Oddly enough, I hadn't seen the LEVI'S logo in my many visits to the site until I did a search and landed on the home page where it's a prominent fixture. It IS on all subsequent pages, but it was so small I never noticed it on my 15" screen. Generally, I can't get too excited about corporate sponsorship unless it becomes a detriment to the art, in which case the art, the artist, and the sponsor should be ridiculed mercilessly.

I don't see that happening here with Station To Station. In fact, to a certain extent, if anything, Aitken has stolen from the LEVI'S aesthetic throughout his entire career. He owes THEM. Either way, my take on corporate sponsorship is one of bemused detachment, akin to Sebastian Bach's defense of embracing the reality TV gravy train. Sebastian Bach could give a flying fuck about reality TV, but he'll take their money. Paraphrasing now: "Thank you for you money. I am going to take it now and put it all into METAL." [Metal heads, insert long boriing argument here as to whether or not Sebastian Bach is Metal.] Everybody knows what an institution is buying when they give money to an artist or an institution (Illusion of edge!), and everybody knows what an artist is getting when they take money from a corporate entity (Illusion of lunch!). [Art heads, insert long boring conversation about corporations and courtiers here.]

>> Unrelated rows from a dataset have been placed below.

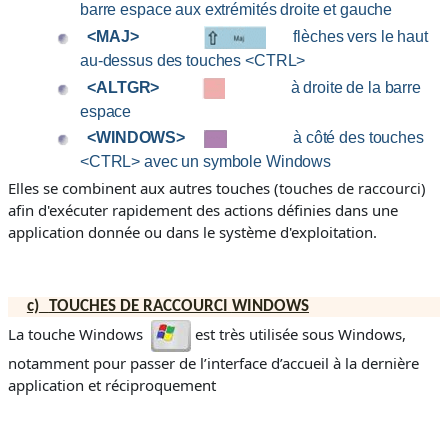
barre espace aux extrémités droite et gauche
<MAJ>
flèches vers le haut
au-dessus des touches
<CTRL>
<ALTGR>
à droite de la barre
espace
<WINDOWS>
à côté des touches
<
CTRL
> avec un symbole Windows
Elles se combinent aux autres touches (
touches de raccourci
)
afin d'exécuter rapidement des actions définies dans une
application donnée ou dans le système d'exploitation.
c)
TOUCHES DE RACCOURCI
WINDOWS
La touche Windows
est très utilisée sous Windows,
notamment pour passer de l’interface d’accueil à la dernière
application et réciproquement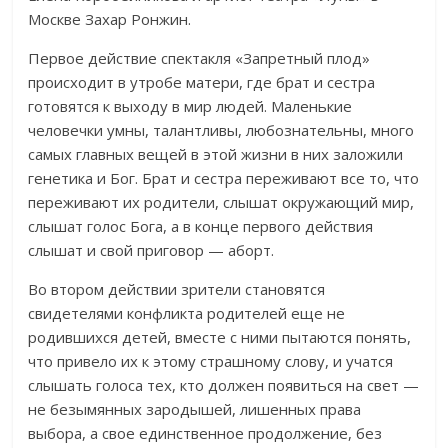
Москве Захар Ронжин.
Первое действие спектакля «Запретный плод»
происходит в утробе матери, где брат и сестра
готовятся к выходу в мир людей. Маленькие
человечки умны, талантливы, любознательны, много
самых главных вещей в этой жизни в них заложили
генетика и Бог. Брат и сестра переживают все то, что
переживают их родители, слышат окружающий мир,
слышат голос Бога, а в конце первого действия
слышат и свой приговор — аборт.
Во втором действии зрители становятся
свидетелями конфликта родителей еще не
родившихся детей, вместе с ними пытаются понять,
что привело их к этому страшному слову, и учатся
слышать голоса тех, кто должен появиться на свет —
не безымянных зародышей, лишенных права
выбора, а свое единственное продолжение, без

An aside: I don't know if I want an art world where I can't laugh at an Altria executive getting to say "a couple words" in the ghetto of a Whitney press opening.

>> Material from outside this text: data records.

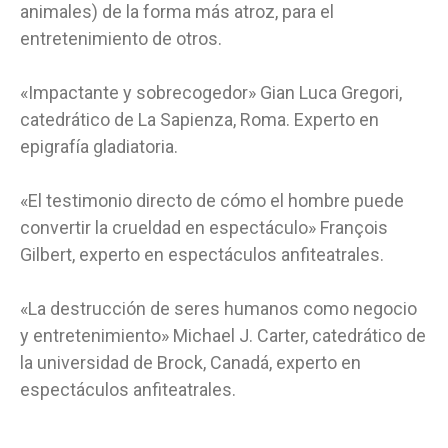
animales) de la forma más atroz, para el
entretenimiento de otros.
«Impactante y sobrecogedor» Gian Luca Gregori,
catedrático de La Sapienza, Roma. Experto en
epigrafía gladiatoria.
«El testimonio directo de cómo el hombre puede
convertir la crueldad en espectáculo» François
Gilbert, experto en espectáculos anfiteatrales.
«La destrucción de seres humanos como negocio
y entretenimiento» Michael J. Carter, catedrático de
la universidad de Brock, Canadá, experto en
espectáculos anfiteatrales.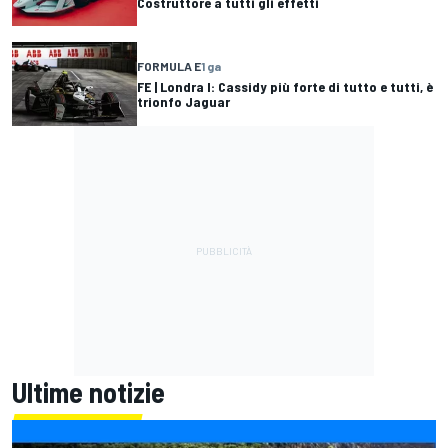
Costruttore a tutti gli effetti
FORMULA E
1 ga
FE | Londra I: Cassidy più forte di tutto e tutti, è
trionfo Jaguar
Ultime notizie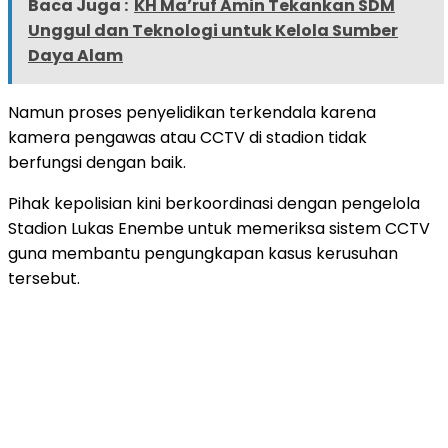
Baca Juga :
KH Ma’ruf Amin Tekankan SDM
Unggul dan Teknologi untuk Kelola Sumber
Daya Alam
Namun proses penyelidikan terkendala karena
kamera pengawas atau CCTV di stadion tidak
berfungsi dengan baik.
Pihak kepolisian kini berkoordinasi dengan pengelola
Stadion Lukas Enembe untuk memeriksa sistem CCTV
guna membantu pengungkapan kasus kerusuhan
tersebut.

Scenesterism. [This is the paragraph in which I will both agree and disagree with myself.] I don't mind Aitken's brand of scenesterism. Or at least, in respects to it prompting decent art actions, I maintain a weird hope for it. It comes out of the fact that he's very well connected with a number of scenes, both well-moneyed and not, interesting and not. I'd call it boosterism and it seems to come from a place of love and encouragement. It's a warm blanket of sheen. In the case of the interviews on the website, it reminds me of old issues of Interview magazine, which were more than a little scenestery. And I like the same repeated or similar questions leading to everything from the existential to the mundane when it comes to the answers. To quote Charles Bukowski, "i have shit stains in my underwear too." So, scene on, Doug Aitken. Scene on. (This viewpoint self-intersects with my fears that it WILL be too scene-y, but something about Aitken makes me live in hope. [Which is not a bad place to start.])

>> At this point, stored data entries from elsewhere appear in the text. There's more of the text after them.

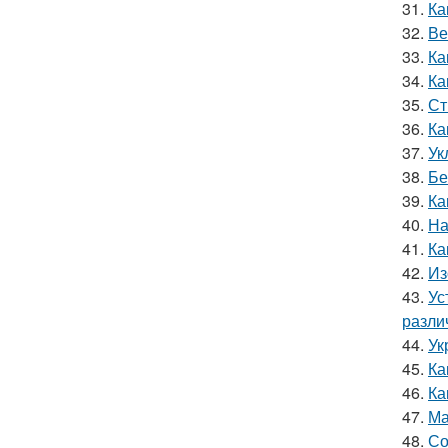
31.
Ка
32.
Ве
33.
Ка
34.
Ка
35.
Ст
36.
Ка
37.
Ук
38.
Бе
39.
Ка
40.
На
41.
Ка
42.
Из
43.
Ус
разли
44.
Ук
45.
Ка
46.
Ка
47.
Ма
48.
Со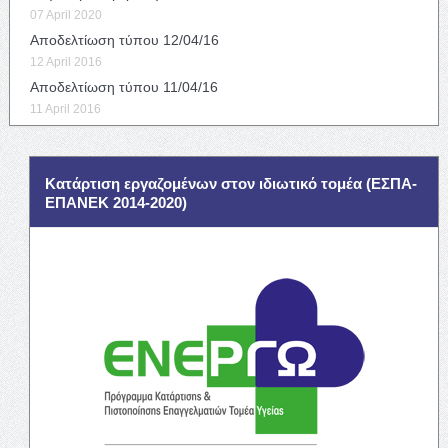
07 April 2020
Αποδελτίωση τύπου 12/04/16
12 April 2016
Αποδελτίωση τύπου 11/04/16
11 April 2016
Κατάρτιση εργαζομένων στον ιδιωτικό τομέα (ΕΣΠΑ-
ΕΠΑΝΕΚ 2014-2020)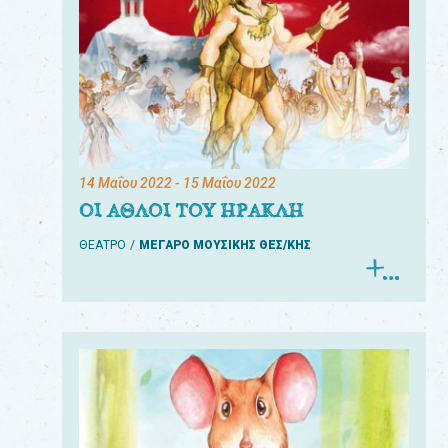
14 Μαΐου 2022
- 15 Μαΐου 2022
ΟΙ ΑΘΛΟΙ ΤΟΥ ΗΡΑΚΛΗ
ΘΕΑΤΡΟ
ΜΕΓΑΡΟ ΜΟΥΣΙΚΗΣ ΘΕΣ/ΚΗΣ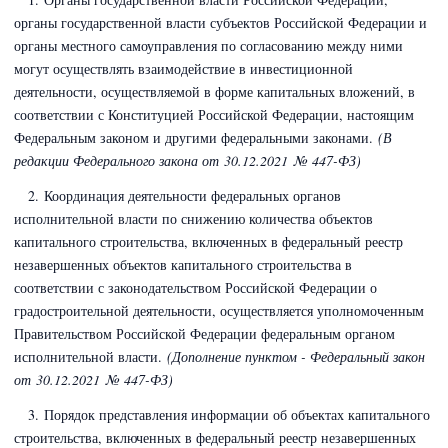
органы государственной власти субъектов Российской Федерации и
органы местного самоуправления по согласованию между ними
могут осуществлять взаимодействие в инвестиционной
деятельности, осуществляемой в форме капитальных вложений, в
соответствии с Конституцией Российской Федерации, настоящим
Федеральным законом и другими федеральными законами.
(В
редакции Федерального закона
от 30.12.2021 № 447-ФЗ)
2. Координация деятельности федеральных органов
исполнительной власти по снижению количества объектов
капитального строительства, включенных в федеральный реестр
незавершенных объектов капитального строительства в
соответствии с законодательством Российской Федерации о
градостроительной деятельности, осуществляется уполномоченным
Правительством Российской Федерации федеральным органом
исполнительной власти.
(Дополнение пунктом - Федеральный закон
от 30.12.2021 № 447-ФЗ)
3. Порядок представления информации об объектах капитального
строительства, включенных в федеральный реестр незавершенных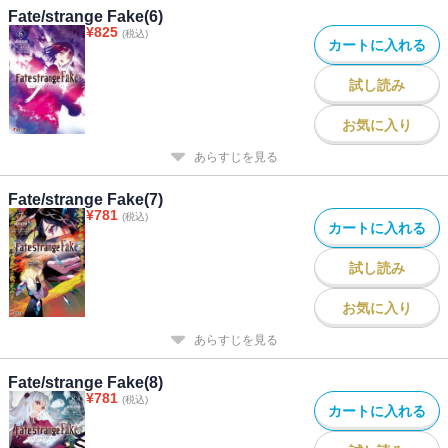
Fate/strange Fake(6)
¥
825
(税込)
カートに入れる
試し読み
お気に入り
あらすじを見る
Fate/strange Fake(7)
¥
781
(税込)
カートに入れる
試し読み
お気に入り
あらすじを見る
Fate/strange Fake(8)
¥
781
(税込)
カートに入れる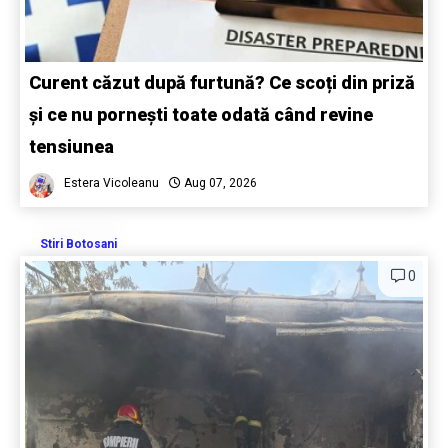
Curent căzut după furtună? Ce scoți din priză
și ce nu pornești toate odată când revine
tensiunea
Estera Vicoleanu
Aug 07, 2026
Stiri Botosani
0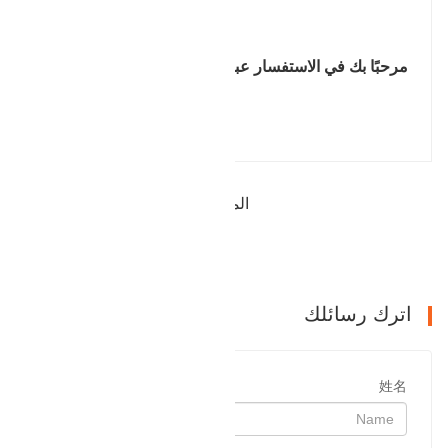
مرحبًا بك في الاستفسار عبر الإنترنت.
|||. |||
المقالة السابقة : الإخراج رمح والعتاد
التالي : منتجات شفة
اترك رسائلك
姓名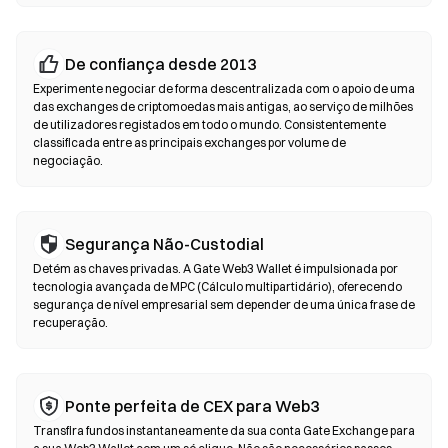
os endereços dos contratos antes de confirmar qualquer
transação.
De confiança desde 2013
Exchanges Descentralizadas (DEX)
Experimente negociar de forma descentralizada com o apoio de uma
Negoceie diretamente entre pares, sem intermediários. As DEX
das exchanges de criptomoedas mais antigas, ao serviço de milhões
de utilizadores registados em todo o mundo. Consistentemente
utilizam contratos inteligentes para executar trocas em
classificada entre as principais exchanges por volume de
blockchain — não é necessário registo nem verificação de
negociação.
identidade. Ligue uma wallet compatível, selecione o par de
tokens, defina a tolerância de derrapagem e confirme o swap.
Tenha em atenção que se aplicam taxas de gas e os preços
podem diferir dos mercados centralizados devido à
Segurança Não-Custodial
profundidade de liquidez. A maioria da atividade nas DEX ocorre
Detém as chaves privadas. A Gate Web3 Wallet é impulsionada por
em blockchains compatíveis com EVM, como Ethereum, BNB
tecnologia avançada de MPC (Cálculo multipartidário), oferecendo
Chain e Polygon.
segurança de nível empresarial sem depender de uma única frase de
recuperação.
Ponte perfeita de CEX para Web3
Transfira fundos instantaneamente da sua conta Gate Exchange para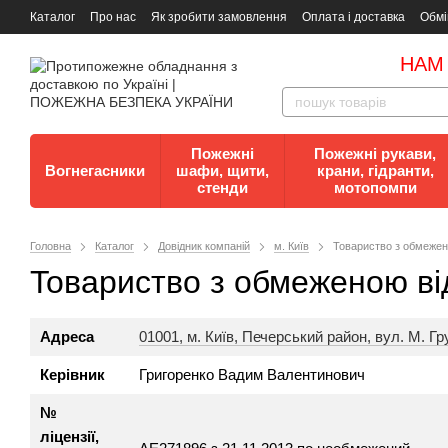
Каталог
Про нас
Як зробити замовлення
Оплата і доставка
Обмі
Документи
Контакти
Документи з пожежної безпеки
НАМ
Пожежні
Пожежні рукави,
Вогнегасники
шафи, щити,
крани, гідранти,
стенди
мотопомпи
Головна
Каталог
Довідник компаній
м. Київ
Toвapиcтвo з oбмeжeн
Toвapиcтвo з oбмeжeнoю вi
Адреса
01001, м. Київ, Печерський район, вул. М. Гр
Керівник
Григоренко Вадим Валентинович
№
ліцензії,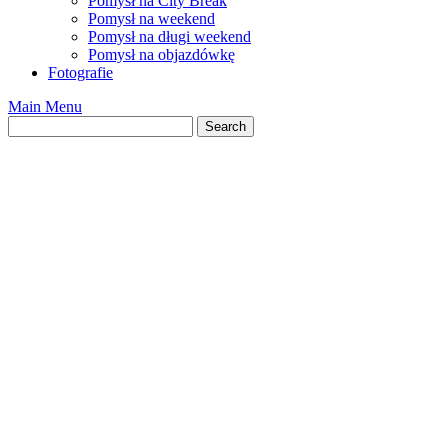
Pomysł na City Break
Pomysł na weekend
Pomysł na długi weekend
Pomysł na objazdówkę
Fotografie
Main Menu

Other things that give me hope for Station To Station to be as good on a whole as it is as a website:

1. I'm a sucker for anything based on a Bowie song. Especially this Bowie song. And quite specifically, that intro. It should not be forgotten that he did that without the help of Eno. You could stop that song after the intro and you'd be guaranteed forward motion for a couple hours.

2. Slanted, this. But, well: Hunger. The typeface and design aesthetic used for the quotes throughout the website is either borrowed from or influenced by Blackest Ever Black has been doing for the last couple years. Or, maybe it's been plucked from the air of the zeitgeist, but a it's a little behind the breeze. And that means that Aitken has some catching up to do. He's usually coming in on top of the beat. This time, he's a little behind. That's a spot that can be just as fertile though when it comes to pushing a song forward.

3. Man Bartlett is involved. I don't know the details, but even if it's at the most technician-y level, Man Bartlett makes everything better.

4. Even with my past perceived disasters of earlier "happenings", I maintain a certain faith in all things wide-ranging. From the interests of the website to the train's path, this project covers that.

5. I'm a sucker for trains. I often dream of them when I'm alone.

6. Blackfoot.

Roll on, Doug Aitken. Roll on. Take that train, baby.